I'm trying to speed up some matrix inversion in a model I'm building, specifically by implementing some linear algebra routines in Cython. I have the code working, but am trying to optimize. Currently my Cython looks like this:
import cython
import numpy as np
cimport numpy as cnp
cimport scipy.linalg.cython_lapack as cython_lapack
cdef int ZERO = 0
ctypedef cnp.float64_t REAL_t
def inverse(mat,identity,pivots,k):
cdef int K = k
cdef REAL_t* mat_pointer = <REAL_t *>cnp.PyArray_DATA(mat)
cdef REAL_t* iden_pointer = <REAL_t *>cnp.PyArray_DATA(identity)
cdef int* piv_pointer = <int *>cnp.PyArray_DATA(pivots)
cython_lapack.dgesv(&K,&K,mat_pointer,&K,piv_pointer,iden_pointer,&K,&ZERO)

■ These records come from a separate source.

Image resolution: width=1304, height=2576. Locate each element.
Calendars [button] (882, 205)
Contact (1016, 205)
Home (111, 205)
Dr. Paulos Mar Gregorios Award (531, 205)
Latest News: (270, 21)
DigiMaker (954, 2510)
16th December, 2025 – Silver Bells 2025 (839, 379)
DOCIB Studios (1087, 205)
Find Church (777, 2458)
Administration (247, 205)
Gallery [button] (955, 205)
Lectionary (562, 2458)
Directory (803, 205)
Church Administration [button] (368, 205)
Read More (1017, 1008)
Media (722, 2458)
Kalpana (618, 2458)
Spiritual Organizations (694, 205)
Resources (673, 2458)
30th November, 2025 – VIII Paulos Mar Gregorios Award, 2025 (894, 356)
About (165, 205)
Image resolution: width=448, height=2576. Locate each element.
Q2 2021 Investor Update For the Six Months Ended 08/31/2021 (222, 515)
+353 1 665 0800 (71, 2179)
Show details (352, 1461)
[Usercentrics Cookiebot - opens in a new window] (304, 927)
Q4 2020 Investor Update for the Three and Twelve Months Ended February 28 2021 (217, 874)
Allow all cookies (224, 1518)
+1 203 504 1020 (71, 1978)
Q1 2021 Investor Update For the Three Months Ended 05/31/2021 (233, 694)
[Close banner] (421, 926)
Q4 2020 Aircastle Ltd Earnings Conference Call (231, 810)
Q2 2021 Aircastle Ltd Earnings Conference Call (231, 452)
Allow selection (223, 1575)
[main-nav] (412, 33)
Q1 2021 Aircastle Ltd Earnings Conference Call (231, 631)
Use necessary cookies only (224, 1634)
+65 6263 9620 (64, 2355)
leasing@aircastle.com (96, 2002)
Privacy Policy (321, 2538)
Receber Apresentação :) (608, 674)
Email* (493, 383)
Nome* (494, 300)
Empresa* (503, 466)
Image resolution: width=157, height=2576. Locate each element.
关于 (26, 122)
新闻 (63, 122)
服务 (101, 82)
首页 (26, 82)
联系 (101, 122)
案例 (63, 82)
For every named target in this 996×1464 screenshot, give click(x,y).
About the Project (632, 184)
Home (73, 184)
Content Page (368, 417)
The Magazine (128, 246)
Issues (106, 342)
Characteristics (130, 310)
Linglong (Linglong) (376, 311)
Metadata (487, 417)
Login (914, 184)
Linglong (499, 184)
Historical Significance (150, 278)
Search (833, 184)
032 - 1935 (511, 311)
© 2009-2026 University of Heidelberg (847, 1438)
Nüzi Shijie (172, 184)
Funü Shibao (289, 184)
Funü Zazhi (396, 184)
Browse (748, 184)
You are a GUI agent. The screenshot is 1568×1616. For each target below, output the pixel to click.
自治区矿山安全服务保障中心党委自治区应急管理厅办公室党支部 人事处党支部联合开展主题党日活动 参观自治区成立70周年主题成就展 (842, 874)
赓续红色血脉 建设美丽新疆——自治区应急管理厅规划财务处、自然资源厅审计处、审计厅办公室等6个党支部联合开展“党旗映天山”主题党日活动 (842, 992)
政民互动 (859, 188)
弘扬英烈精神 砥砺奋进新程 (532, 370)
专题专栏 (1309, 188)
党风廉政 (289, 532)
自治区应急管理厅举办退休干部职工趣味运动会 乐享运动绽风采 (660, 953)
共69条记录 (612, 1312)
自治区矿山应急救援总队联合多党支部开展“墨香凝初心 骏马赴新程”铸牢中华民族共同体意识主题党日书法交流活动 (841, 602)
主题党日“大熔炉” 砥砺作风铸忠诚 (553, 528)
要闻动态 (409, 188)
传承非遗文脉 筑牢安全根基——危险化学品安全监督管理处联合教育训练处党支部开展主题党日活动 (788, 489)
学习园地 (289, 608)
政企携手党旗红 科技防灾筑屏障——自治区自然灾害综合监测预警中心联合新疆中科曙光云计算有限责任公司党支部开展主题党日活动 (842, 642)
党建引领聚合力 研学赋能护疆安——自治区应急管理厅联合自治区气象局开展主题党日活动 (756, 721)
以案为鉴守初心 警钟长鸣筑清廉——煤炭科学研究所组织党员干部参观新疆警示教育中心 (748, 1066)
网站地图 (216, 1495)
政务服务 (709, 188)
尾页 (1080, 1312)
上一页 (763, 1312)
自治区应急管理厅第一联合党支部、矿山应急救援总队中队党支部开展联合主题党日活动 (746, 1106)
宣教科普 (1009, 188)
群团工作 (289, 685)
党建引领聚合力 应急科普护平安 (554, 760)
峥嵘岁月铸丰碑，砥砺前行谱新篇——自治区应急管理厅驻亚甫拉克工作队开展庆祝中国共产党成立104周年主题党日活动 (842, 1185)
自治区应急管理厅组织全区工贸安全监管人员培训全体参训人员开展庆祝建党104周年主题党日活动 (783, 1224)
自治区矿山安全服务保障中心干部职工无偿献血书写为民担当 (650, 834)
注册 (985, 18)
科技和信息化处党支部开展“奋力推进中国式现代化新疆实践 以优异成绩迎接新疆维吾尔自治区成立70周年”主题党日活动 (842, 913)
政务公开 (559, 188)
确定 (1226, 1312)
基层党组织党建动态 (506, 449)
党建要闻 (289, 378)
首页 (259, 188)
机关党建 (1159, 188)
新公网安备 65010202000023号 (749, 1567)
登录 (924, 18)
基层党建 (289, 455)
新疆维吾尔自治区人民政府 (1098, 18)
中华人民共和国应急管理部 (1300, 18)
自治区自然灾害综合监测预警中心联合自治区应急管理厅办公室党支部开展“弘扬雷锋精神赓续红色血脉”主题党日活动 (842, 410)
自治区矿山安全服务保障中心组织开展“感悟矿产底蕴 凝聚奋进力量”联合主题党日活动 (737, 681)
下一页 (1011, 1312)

Once I compile (as linalg.pyx
), I can run this just fine, but because dgesv
modifies some of the input variables, I have to use a wrapper function and do some copying:
import linalg
import numpy as np
identity = np.eye(K) # K is the dimensionality of the square matrix
def lapack_inverse(a):
b = identity.copy()
linalg2.inverse(a,b,np.zeros(K,dtype=np.intc),K)
return b
For small K, we see pretty solid speed improvements (2-3x):
In [29]: K=10
In [30]: x = np.random.random((K,K))
In [31]: identity = np.eye(K)
In [32]: print np.allclose(np.linalg.inv(x),lapack_inverse(x))
True
In [33]: %timeit np.linalg.inv(x)
10000 loops, best of 3: 28 µs per loop
In [34]: %timeit lapack_inverse(x)
100000 loops, best of 3: 10.3 µs per loop
But for larger K, returns clearly diminish (e.g. for K=200):
In [8]: %timeit np.linalg.inv(x)
100 loops, best of 3: 10.1 ms per loop
In [9]: %timeit lapack_inverse(x)
100 loops, best of 3: 8.1 ms per loop
I'm thinking I might be able to squeeze better performance out of this by defining the identity and pivot arrays within C, rather than doing the copying and passing that I'm currently doing. In other words, I'd like to modify the Cython function so that it only requires that I pass the array to be inverted.
My questions are (a): Will this lead to speed improvements (even small ones)? and, assuming it will, (b) how do I go about it defining the pivot and identity arrays in Cython directly?